| EXERCISE BRIEF |
From the line with "Rückblick auf den Bürgerentscheid „Für den" down to the final line of the records below, retype everything exactly and leave out the rest.
◆ ◆ ◆ ◆ ◆
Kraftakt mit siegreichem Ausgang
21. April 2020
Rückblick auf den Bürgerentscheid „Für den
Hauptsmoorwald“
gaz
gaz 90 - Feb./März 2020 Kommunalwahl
◆ ◆ ◆ ◆ ◆
| ANSWER SECTION |
Rückblick auf den Bürgerentscheid „Für den
Hauptsmoorwald“
gaz
gaz 90 - Feb./März 2020 Kommunalwahl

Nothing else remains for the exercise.